- TASK DETAILS -
Count the lines below that contain "Miles". Answer with the number alone.

- DATA FOR THIS TASK -

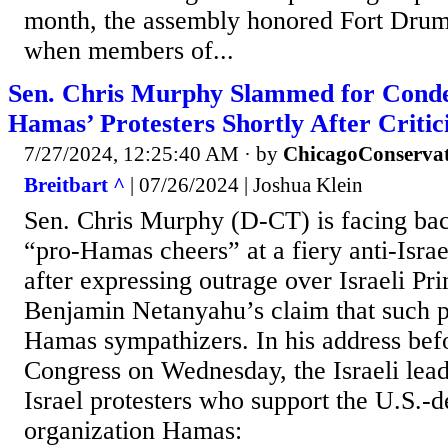
month, the assembly honored Fort Drum
when members of...
Sen. Chris Murphy Slammed for Cond
Hamas’ Protesters Shortly After Criti
7/27/2024, 12:25:40 AM
· by
ChicagoConservat
Breitbart ^
| 07/26/2024 | Joshua Klein
Sen. Chris Murphy (D-CT) is facing back
“pro-Hamas cheers” at a fiery anti-Israe
after expressing outrage over Israeli Pr
Benjamin Netanyahu’s claim that such p
Hamas sympathizers. In his address befor
Congress on Wednesday, the Israeli lea
Israel protesters who support the U.S.-de
organization Hamas:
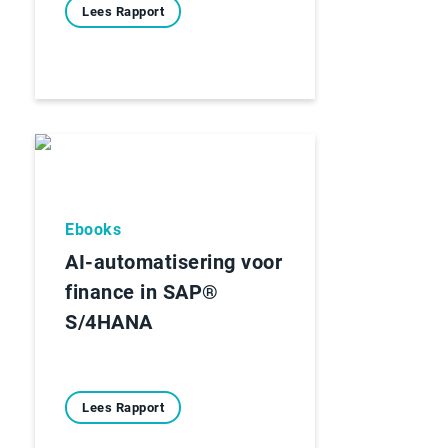
Lees Rapport
Ebooks
AI-automatisering voor
finance in SAP®
S/4HANA
Lees Rapport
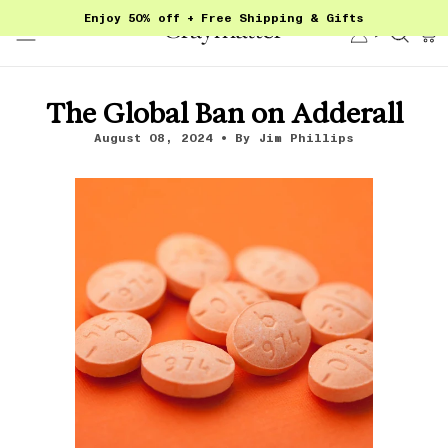
Skip
Enjoy 50% off + Free Shipping & Gifts
to
Account
Sear
content
The Global Ban on Adderall
August 08, 2024
By Jim Phillips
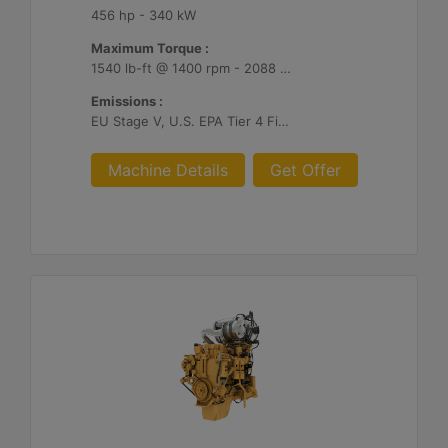
456 hp - 340 kW
Maximum Torque :
1540 lb-ft @ 1400 rpm - 2088 Nm @ 1400 rpm
Emissions :
EU Stage V, U.S. EPA Tier 4 Final, Korea Stage V, Japan 2014, China NRIV
Machine Details
Get Offer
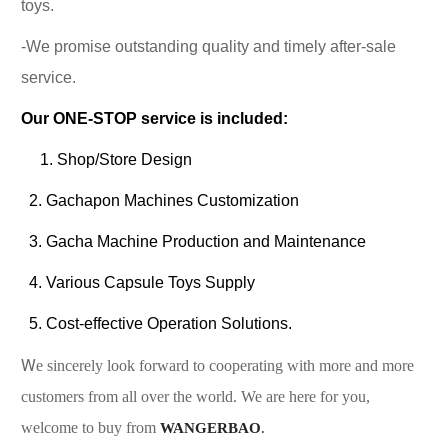
toys.
-We promise outstanding quality and timely after-sale
service.
Our ONE-STOP service is included:
1. Shop/Store Design
2. Gachapon Machines Customization
3. Gacha Machine Production and Maintenance
4. Various Capsule Toys Supply
5. Cost-effective Operation Solutions.
W
e sincerely look forward to cooperating with more and more
customers from all over the world. We are here for you,
welcome to buy from
WANGERBAO
.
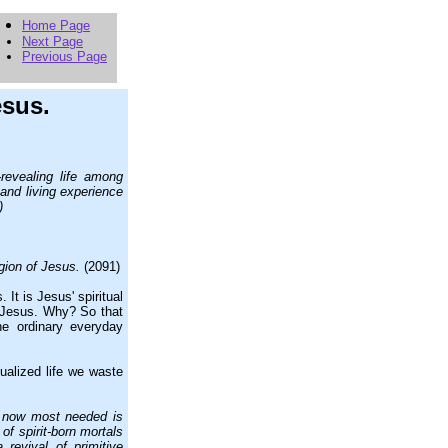
Home Page
Next Page
Previous Page
esus.
revealing life among
l and living experience
)
gion of Jesus.
(2091)
It is Jesus' spiritual
f Jesus. Why? So that
he ordinary everyday
ualized life we waste
is now most needed is
of spirit-born mortals
 revival of primitive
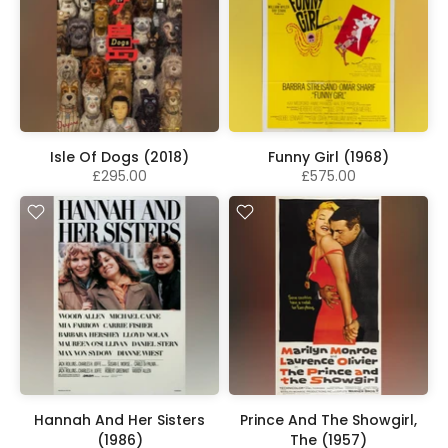
Isle Of Dogs (2018)
Funny Girl (1968)
£295.00
£575.00
Hannah And Her Sisters
Prince And The Showgirl,
(1986)
The (1957)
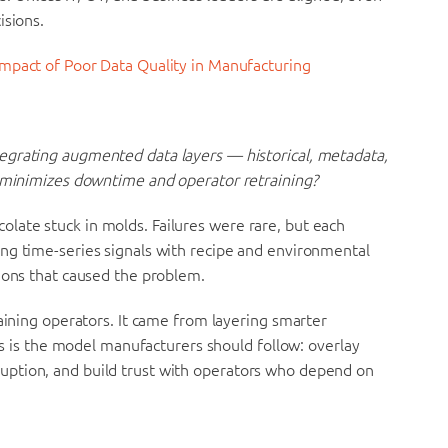
isions.
Impact of Poor Data Quality in Manufacturing
egrating augmented data layers — historical, metadata,
 minimizes downtime and operator retraining?
ate stuck in molds. Failures were rare, but each
ng time-series signals with recipe and environmental
ions that caused the problem.
raining operators. It came from layering smarter
his is the model manufacturers should follow: overlay
ption, and build trust with operators who depend on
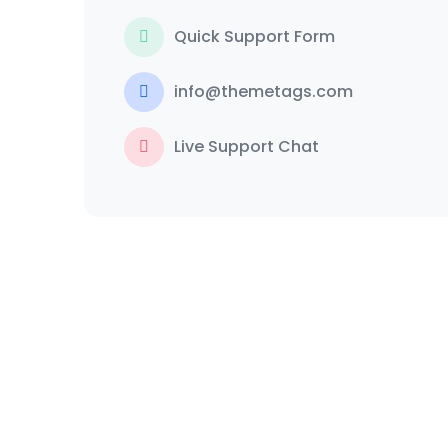
Quick Support Form
info@themetags.com
Live Support Chat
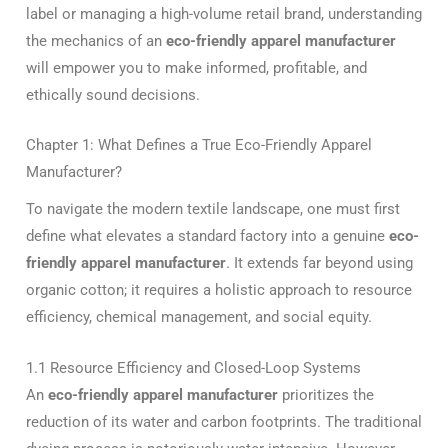
label or managing a high-volume retail brand, understanding
the mechanics of an
eco-friendly apparel manufacturer
will empower you to make informed, profitable, and
ethically sound decisions.
Chapter 1: What Defines a True Eco-Friendly Apparel
Manufacturer?
To navigate the modern textile landscape, one must first
define what elevates a standard factory into a genuine
eco-
friendly apparel manufacturer
. It extends far beyond using
organic cotton; it requires a holistic approach to resource
efficiency, chemical management, and social equity.
1.1 Resource Efficiency and Closed-Loop Systems
An
eco-friendly apparel manufacturer
prioritizes the
reduction of its water and carbon footprints. The traditional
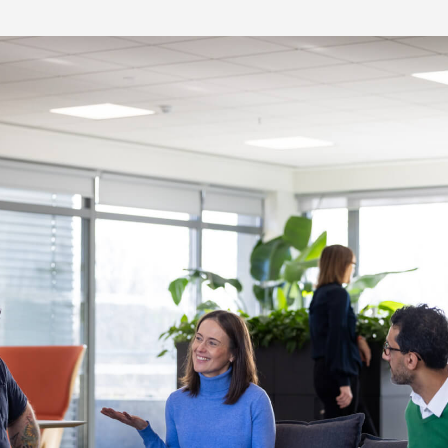
re Talent
Job Search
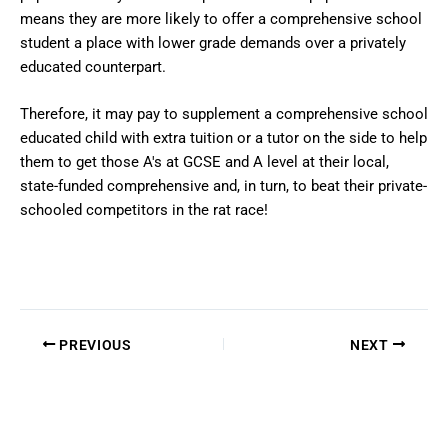
means they are more likely to offer a comprehensive school
student a place with lower grade demands over a privately
educated counterpart.
Therefore, it may pay to supplement a comprehensive school
educated child with extra tuition or a tutor on the side to help
them to get those A's at GCSE and A level at their local,
state-funded comprehensive and, in turn, to beat their private-
schooled competitors in the rat race!
PREVIOUS
NEXT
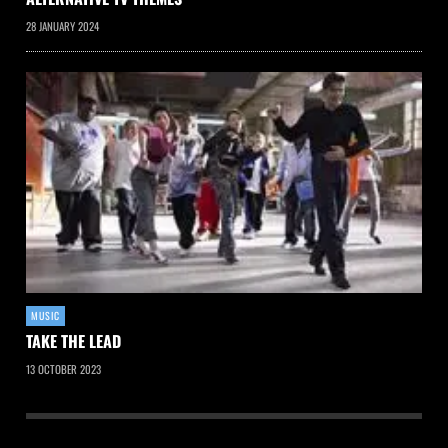
28 JANUARY 2024
MUSIC
TAKE THE LEAD
13 OCTOBER 2023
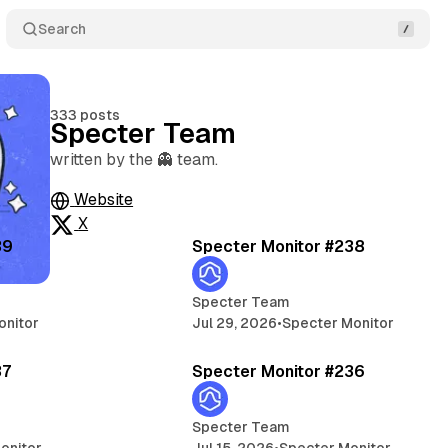
Search
333 posts
Specter Team
written by the 👻 team.
Website
5 min read
5 
X
Posts
39
Specter Monitor #238
Specter Team
onitor
Jul 29, 2026
•
Specter Monitor
5 min read
5 
37
Specter Monitor #236
Specter Team
onitor
Jul 15, 2026
•
Specter Monitor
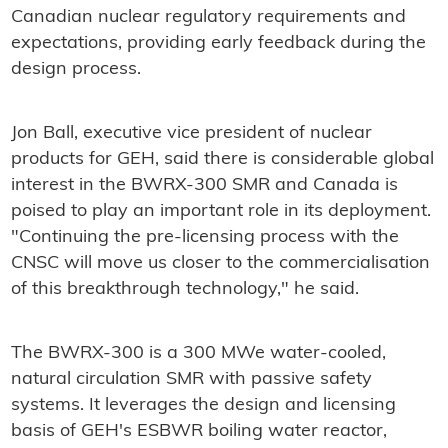
Canadian nuclear regulatory requirements and
expectations, providing early feedback during the
design process.
Jon Ball, executive vice president of nuclear
products for GEH, said there is considerable global
interest in the BWRX-300 SMR and Canada is
poised to play an important role in its deployment.
"Continuing the pre-licensing process with the
CNSC will move us closer to the commercialisation
of this breakthrough technology," he said.
The BWRX-300 is a 300 MWe water-cooled,
natural circulation SMR with passive safety
systems. It leverages the design and licensing
basis of GEH's ESBWR boiling water reactor,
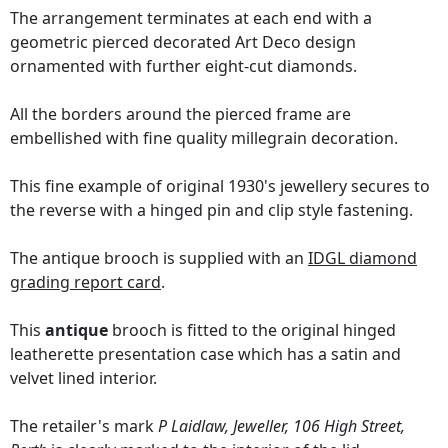
The arrangement terminates at each end with a
geometric pierced decorated Art Deco design
ornamented with further eight-cut diamonds.
All the borders around the pierced frame are
embellished with fine quality millegrain decoration.
This fine example of original 1930's jewellery secures to
the reverse with a hinged pin and clip style fastening.
The antique brooch is supplied with an
IDGL diamond
grading report card
.
This
antique
brooch is fitted to the original hinged
leatherette presentation case which has a satin and
velvet lined interior.
The retailer's mark
P Laidlaw, Jeweller, 106 High Street,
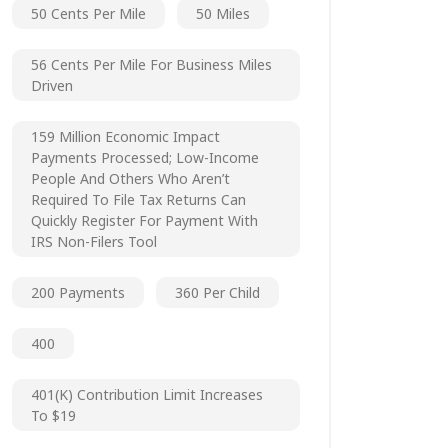
50 Cents Per Mile
50 Miles
56 Cents Per Mile For Business Miles
Driven
159 Million Economic Impact
Payments Processed; Low-Income
People And Others Who Aren’t
Required To File Tax Returns Can
Quickly Register For Payment With
IRS Non-Filers Tool
200 Payments
360 Per Child
400
401(k) Contribution Limit Increases
To $19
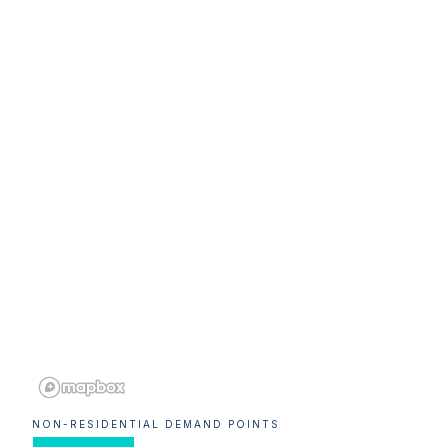
NON-RESIDENTIAL DEMAND POINTS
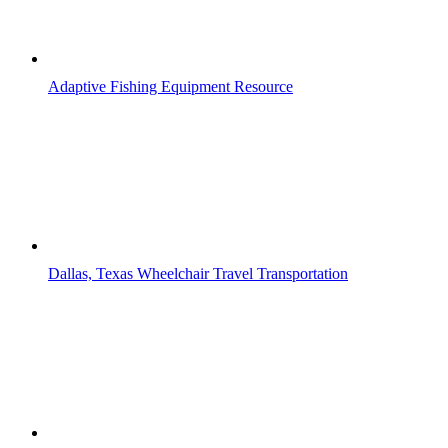
Adaptive Fishing Equipment Resource
Dallas, Texas Wheelchair Travel Transportation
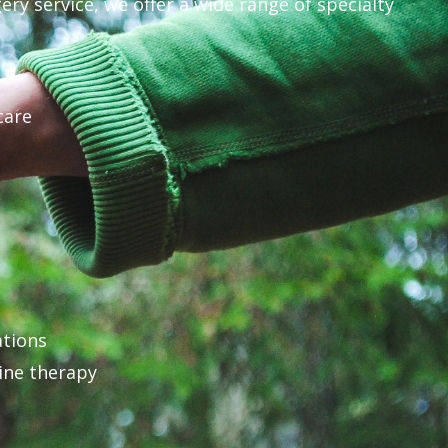
ery service, we offer a wide range of specialty
care
ations
ine therapy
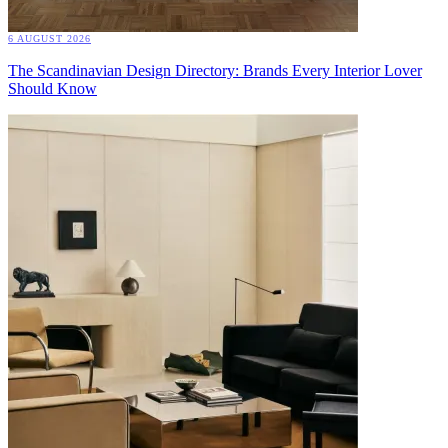
6 AUGUST 2026
The Scandinavian Design Directory: Brands Every Interior Lover
Should Know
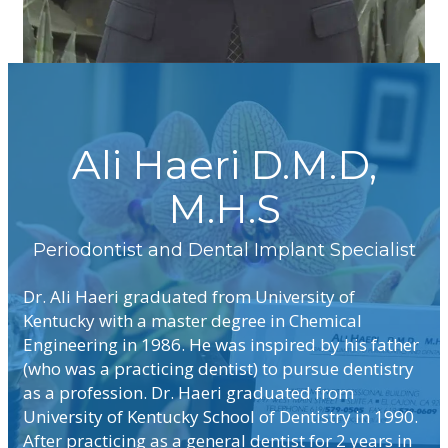
Ali Haeri D.M.D,
M.H.S
Dr. Ali Haeri graduated from University of
Kentucky with a master degree in Chemical
Engineering in 1986. He was inspired by his father
(who was a practicing dentist) to pursue dentistry
as a profession. Dr. Haeri graduated from
University of Kentucky School of Dentistry in 1990.
After practicing as a general dentist for 2 years in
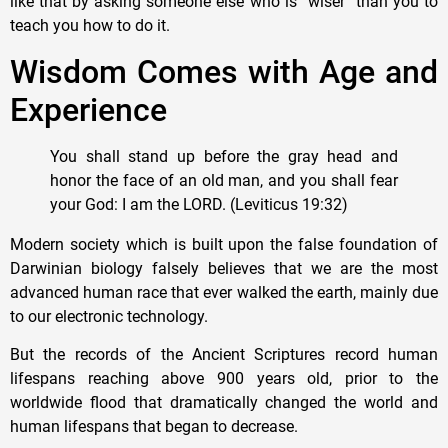
like that by asking someone else who is “wiser” than you to
teach you how to do it.
Wisdom Comes with Age and
Experience
You shall stand up before the gray head and
honor the face of an old man, and you shall fear
your God: I am the LORD. (Leviticus 19:32)
Modern society which is built upon the false foundation of
Darwinian biology falsely believes that we are the most
advanced human race that ever walked the earth, mainly due
to our electronic technology.
But the records of the Ancient Scriptures record human
lifespans reaching above 900 years old, prior to the
worldwide flood that dramatically changed the world and
human lifespans that began to decrease.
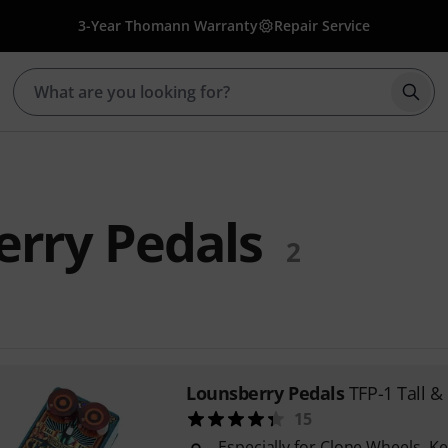
3-Year Thomann Warranty
Repair Service
Star
rry Pedals
2
Lounsberry Pedals
TFP-1 Tall & 
15
Especially for Clone Wheels, 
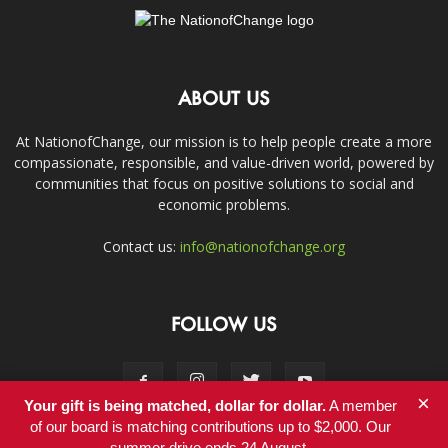
ABOUT US
At NationofChange, our mission is to help people create a more
compassionate, responsible, and value-driven world, powered by
communities that focus on positive solutions to social and
economic problems.
Contact us:
info@nationofchange.org
FOLLOW US
×
Your gift is being matched, dollar for dollar.
A member
of our board is matching contributions up to $2,000. Our
summer drive ends 24 August.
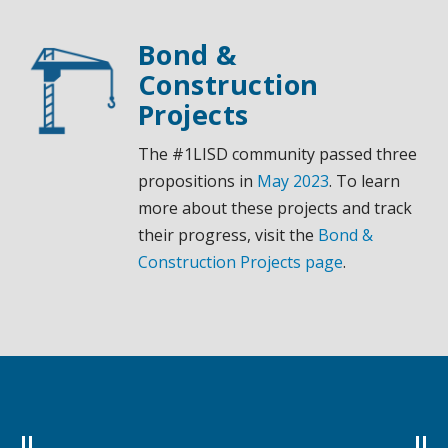
Bond &
Construction
Projects
The #1LISD community passed three
propositions in
May 2023
. To learn
more about these projects and track
their progress, visit the
Bond &
Construction Projects page
.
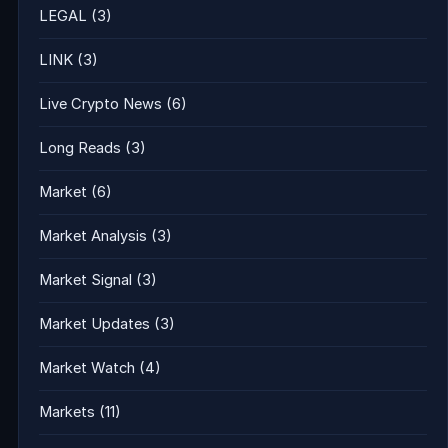
LEGAL
(3)
LINK
(3)
Live Crypto News
(6)
Long Reads
(3)
Market
(6)
Market Analysis
(3)
Market Signal
(3)
Market Updates
(3)
Market Watch
(4)
Markets
(11)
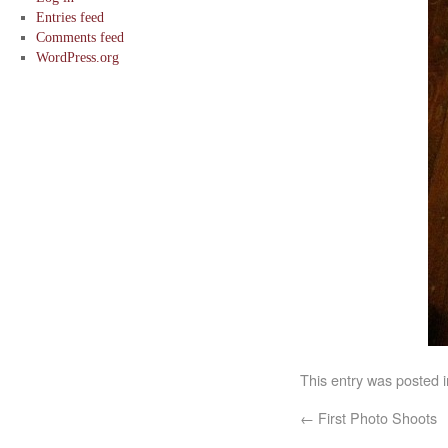
Entries feed
Comments feed
WordPress.org
This entry was posted 
←
First Photo Shoots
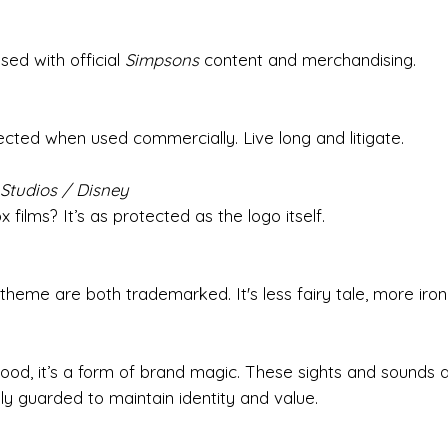
ed with official
Simpsons
content and merchandising.
ected when used commercially. Live long and litigate.
Studios / Disney
films? It’s as protected as the logo itself.
theme are both trademarked. It's less fairy tale, more iron
od, it’s a form of brand magic. These sights and sounds a
ly guarded to maintain identity and value.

- ANSWER BOX -
2